Pour info, le grand bidonville se situait à Nanterre, pas à Paris. Il sera rasé en 1972 pour laisser place à des cités. Il ne s’agissait pas seulement d’accès à un logement digne pour ces ouvriers non spécialisés et leurs familles, mais aussi de casser la solidarité algérienne, qui fournissait une implantation locale forte au FLN (après pas mal de purges).
Le commentaire de Jean Cau n’y va pas mollo :
« Ces gens-là sont vraiment comme le caillou dans les lentilles. Ils n’appartiennent absolument pas, ils ne sont mêlés d’aucune façon à la communauté française. À tel point que l’on voit des Algériens qui sont là depuis quinze ans et qui ne parlent pas un mot de français. Cela pose un tas de problèmes car ils sont complètement en exil, ils ne parlent pas notre langue, ils ne vivent pas mêlés dans nos quartiers, ils ne voient pas nos spectacles, ils n’entendent pas notre radio puisqu’ils parlent arabe. »
On dirait la parabole de l’huile et de l’eau de Charlot – ici narrée par Alain Peyrefitte – qui ravit Zemmour :
« Les Arabes sont des Arabes, les Français sont des Français. Vous croyez que le corps français peut digérer d’un coup 10 millions d’Arabes, qui demain seront 20 milions, et après-demain 40 millions ? »
Il faut dire qu’à l’époque, cette première génération n’avait pas vocation à rester, l’objectif, le rêve, c’était de retourner au bled avec un pécule, ou une retraite. Mais les choses ne se sont pas passées comme ça.
Dix ans plus tard, le regroupement familial du duo Veil-Giscard allait rebattre les cartes. Les Algériens, face aux difficultés économiques de leur pays d’origine (une soviétisation loupée), étaient là pour rester. Le retour au bled, ce sera pour les vacances, chez pépé et mémé, jaddi et jaddah.
Le militant du FLN qui a accepté de parler en off au journaliste belge le dit : il attend que le contentieux entre la France et l’Algérie se résorbe, pour que les deux nations vivent en paix. Bon, soixante ans plus tard, c’est pas encore gagné. Mais ça a peut-être à voir avec Macron. Pourtant, on doit en être à la quatrième génération, comme on dit : les petits-enfants des Algériens arrivés dans les années 50 sont français, sur le papier. Ils ne rêvent pas de revenir au bled, vu l’état du pays. Concrètement, les diplômés ou les motivés préfèrent les pays du Golfe.

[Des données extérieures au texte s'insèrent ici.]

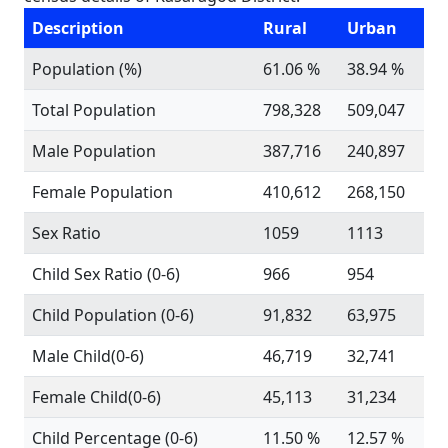
Description
Rural
Urban
Population (%)
61.06 %
38.94 %
Total Population
798,328
509,047
Male Population
387,716
240,897
Female Population
410,612
268,150
Sex Ratio
1059
1113
Child Sex Ratio (0-6)
966
954
Child Population (0-6)
91,832
63,975
Male Child(0-6)
46,719
32,741
Female Child(0-6)
45,113
31,234
Child Percentage (0-6)
11.50 %
12.57 %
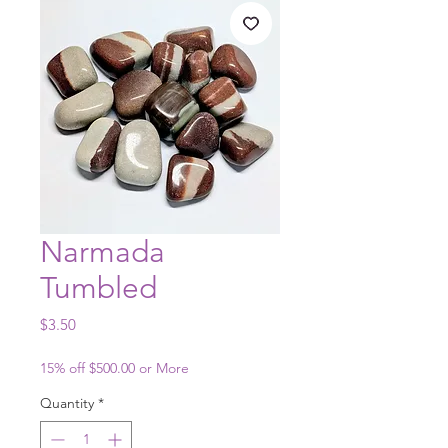
Narmada
Tumbled
Price
$3.50
15% off $500.00 or More
Quantity
*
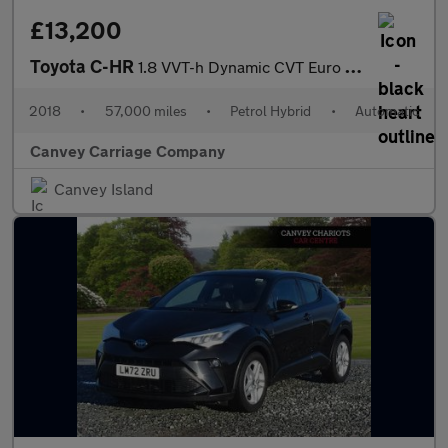
£13,200
Toyota C-HR
1.8 VVT-h Dynamic CVT Euro 6 (s/s) 5dr
2018
•
57,000 miles
•
Petrol Hybrid
•
Automatic
Canvey Carriage Company
Canvey Island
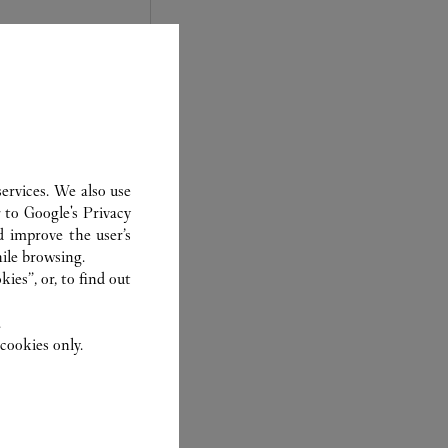
ervices. We also use
r to
Google's Privacy
d improve the user’s
ile browsing.
experts Cartier, only
ies”, or, to find out
sary to analyse and
 recent or
.
to generation.
cookies only.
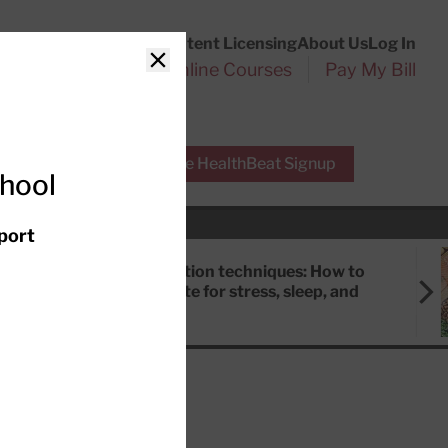
Customer Service
Content Licensing
About Us
Log In
Search
l Health Reports
Online Courses
Pay My Bill
Close
r Experts
Free HealthBeat Signup
chool
port
Meditation techniques: How to
meditate for stress, sleep, and
focus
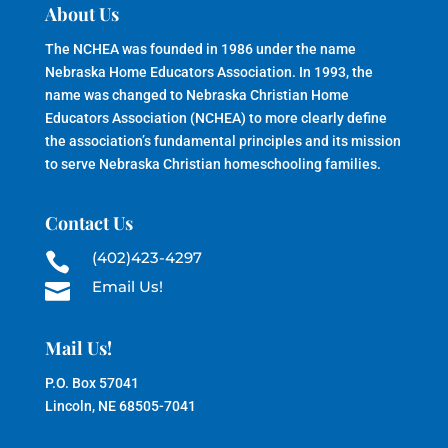
About Us
The NCHEA was founded in 1986 under the name
Nebraska Home Educators Association. In 1993, the
name was changed to Nebraska Christian Home
Educators Association (NCHEA) to more clearly define
the association’s fundamental principles and its mission
to serve Nebraska Christian homeschooling families.
Contact Us
(402)423-4297

Email Us!

Mail Us!
P.O. Box 57041
Lincoln, NE 68505-7041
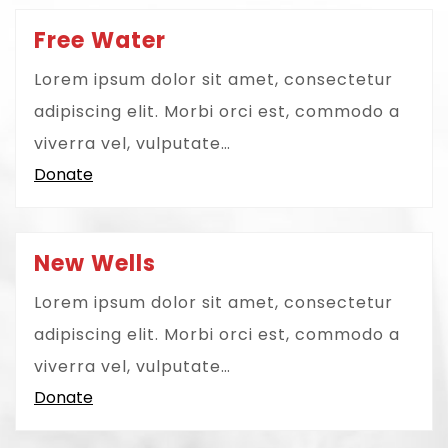
Free Water
Lorem ipsum dolor sit amet, consectetur
adipiscing elit. Morbi orci est, commodo a
viverra vel, vulputate…
Donate
New Wells
Lorem ipsum dolor sit amet, consectetur
adipiscing elit. Morbi orci est, commodo a
viverra vel, vulputate…
Donate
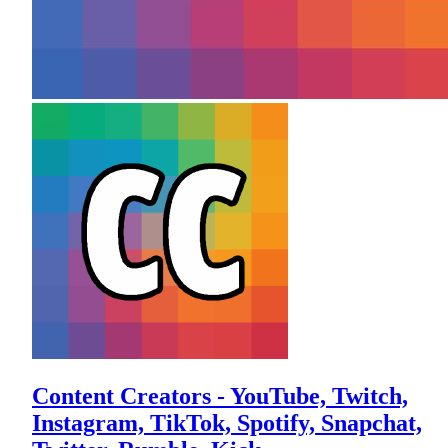
Content Creators - YouTube, Twitch,
Instagram, TikTok, Spotify, Snapchat,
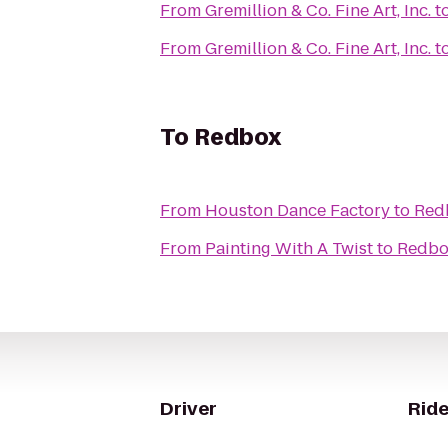
From
Gremillion & Co. Fine Art, Inc.
t
From
Gremillion & Co. Fine Art, Inc.
t
To
Redbox
From
Houston Dance Factory
to
Red
From
Painting With A Twist
to
Redbo
Driver
Ride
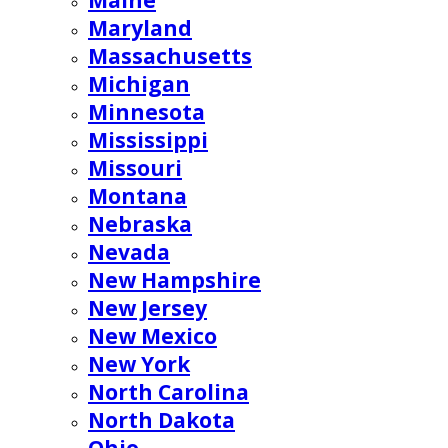
Maine
Maryland
Massachusetts
Michigan
Minnesota
Mississippi
Missouri
Montana
Nebraska
Nevada
New Hampshire
New Jersey
New Mexico
New York
North Carolina
North Dakota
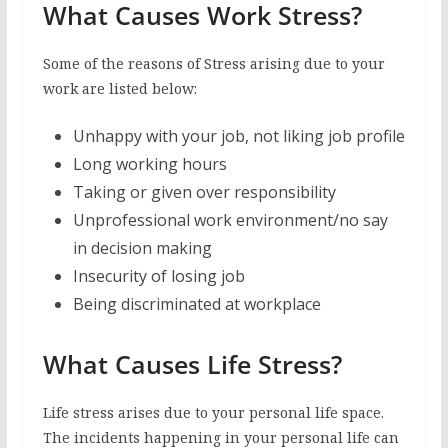
What Causes Work Stress?
Some of the reasons of Stress arising due to your
work are listed below:
Unhappy with your job, not liking job profile
Long working hours
Taking or given over responsibility
Unprofessional work environment/no say
in decision making
Insecurity of losing job
Being discriminated at workplace
What Causes Life Stress?
Life stress arises due to your personal life space.
The incidents happening in your personal life can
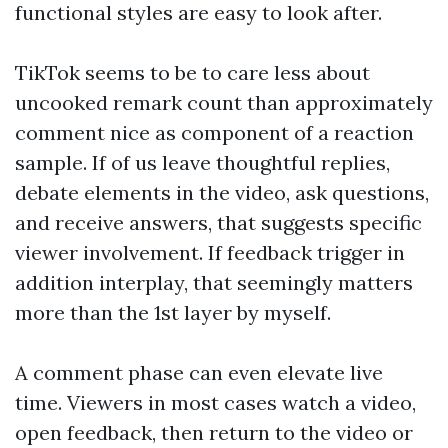
functional styles are easy to look after.
TikTok seems to be to care less about
uncooked remark count than approximately
comment nice as component of a reaction
sample. If of us leave thoughtful replies,
debate elements in the video, ask questions,
and receive answers, that suggests specific
viewer involvement. If feedback trigger in
addition interplay, that seemingly matters
more than the 1st layer by myself.
A comment phase can even elevate live
time. Viewers in most cases watch a video,
open feedback, then return to the video or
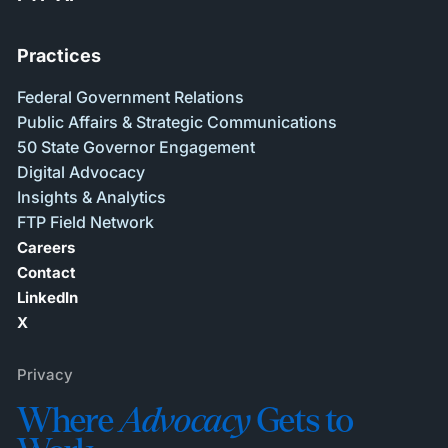
Practices
Federal Government Relations
Public Affairs & Strategic Communications
50 State Governor Engagement
Digital Advocacy
Insights & Analytics
FTP Field Network
Careers
Contact
LinkedIn
X
Privacy
Where
Advocacy
Gets to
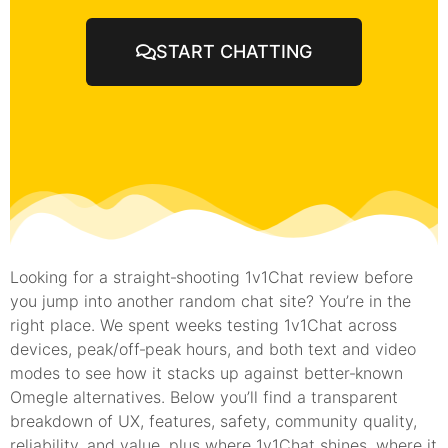
START CHATTING
Looking for a straight‑shooting 1v1Chat review before
you jump into another random chat site? You’re in the
right place. We spent weeks testing 1v1Chat across
devices, peak/off‑peak hours, and both text and video
modes to see how it stacks up against better‑known
Omegle alternatives. Below you’ll find a transparent
breakdown of UX, features, safety, community quality,
reliability, and value, plus where 1v1Chat shines, where it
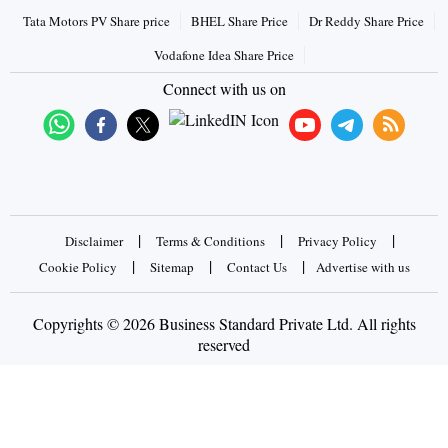
Tata Motors PV Share price
BHEL Share Price
Dr Reddy Share Price
Vodafone Idea Share Price
Connect with us on
|
|
|
Disclaimer
Terms & Conditions
Privacy Policy
|
|
|
Cookie Policy
Sitemap
Contact Us
Advertise with us
Copyrights © 2026 Business Standard Private Ltd. All rights
reserved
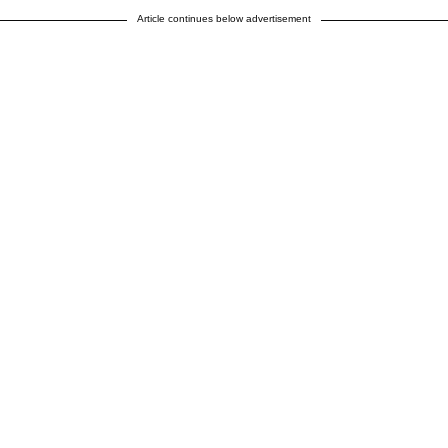
Article continues below advertisement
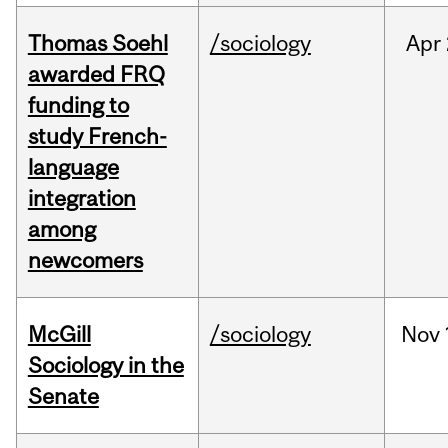
Thomas Soehl
/sociology
Apr
awarded FRQ
funding to
study French-
language
integration
among
newcomers
McGill
/sociology
Nov
Sociology in the
Senate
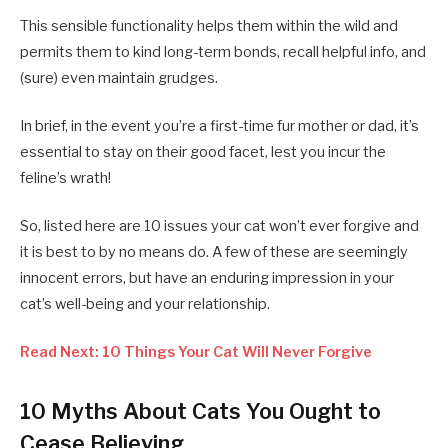
This sensible functionality helps them within the wild and
permits them to kind long-term bonds, recall helpful info, and
(sure) even maintain grudges.
In brief, in the event you’re a first-time fur mother or dad, it’s
essential to stay on their good facet, lest you incur the
feline’s wrath!
So, listed here are 10 issues your cat won’t ever forgive and
it is best to by no means do. A few of these are seemingly
innocent errors, but have an enduring impression in your
cat’s well-being and your relationship.
Read Next: 10 Things Your Cat Will Never Forgive
10 Myths About Cats You Ought to
Cease Believing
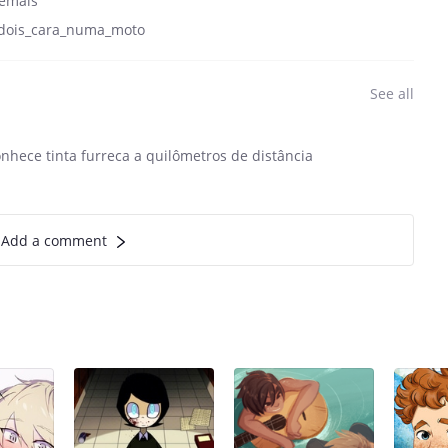
emais
dois_cara_numa_moto
See all
onhece tinta furreca a quilômetros de distância
Add a comment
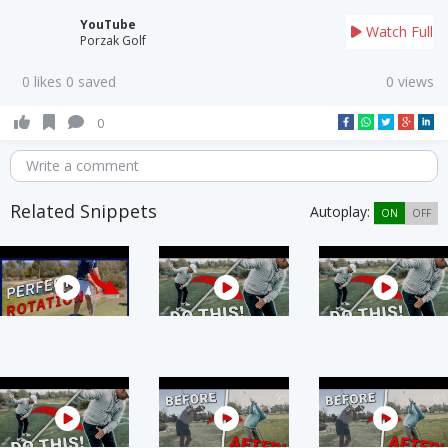
YouTube
Watch Full
Porzak Golf
0 likes 0 saved
0 views
0
Write a comment
Related Snippets
Autoplay:
ON
OFF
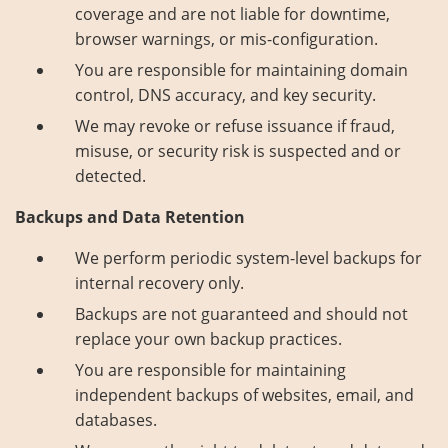
coverage and are not liable for downtime,
browser warnings, or mis-configuration.
You are responsible for maintaining domain
control, DNS accuracy, and key security.
We may revoke or refuse issuance if fraud,
misuse, or security risk is suspected and or
detected.
Backups and Data Retention
We perform periodic system-level backups for
internal recovery only.
Backups are not guaranteed and should not
replace your own backup practices.
You are responsible for maintaining
independent backups of websites, email, and
databases.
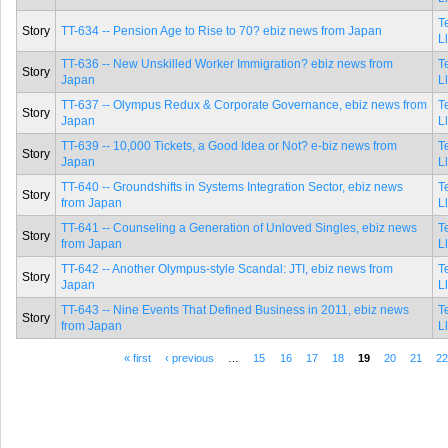
T
Story
TT-634 -- Pension Age to Rise to 70? ebiz news from Japan
L
TT-636 -- New Unskilled Worker Immigration? ebiz news from
T
Story
Japan
L
TT-637 -- Olympus Redux & Corporate Governance, ebiz news from
T
Story
Japan
L
TT-639 -- 10,000 Tickets, a Good Idea or Not? e-biz news from
T
Story
Japan
L
TT-640 -- Groundshifts in Systems Integration Sector, ebiz news
T
Story
from Japan
L
TT-641 -- Counseling a Generation of Unloved Singles, ebiz news
T
Story
from Japan
L
TT-642 -- Another Olympus-style Scandal: JTI, ebiz news from
T
Story
Japan
L
TT-643 -- Nine Events That Defined Business in 2011, ebiz news
T
Story
from Japan
L
« first
‹ previous
…
15
16
17
18
19
20
21
2
Pages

Sinon, comme beaucoup de jeunes Français de souche (non maghrébine, on précise), les petits-enfants des appelés du contingent qui ont fait la guerre d’Algérie de l’autre côté, se sont américanisés. De ce point de vue, ils se ressemblent. Cependant, la plupart des troisième génération vivent dans des HLM en banlieue. Pourquoi ? Y a-t-il un plafond de verre français – ou algérien… – pour les Franco-Algériens de France ? On dirait que la réponse ne se trouve plus dans la guerre d’Algérie.
Alors, la jeunesse réussira-t-elle le mélange huile-vinaigre dont parlait le Général ? Vous avez quatre heures. Ou quatre ans.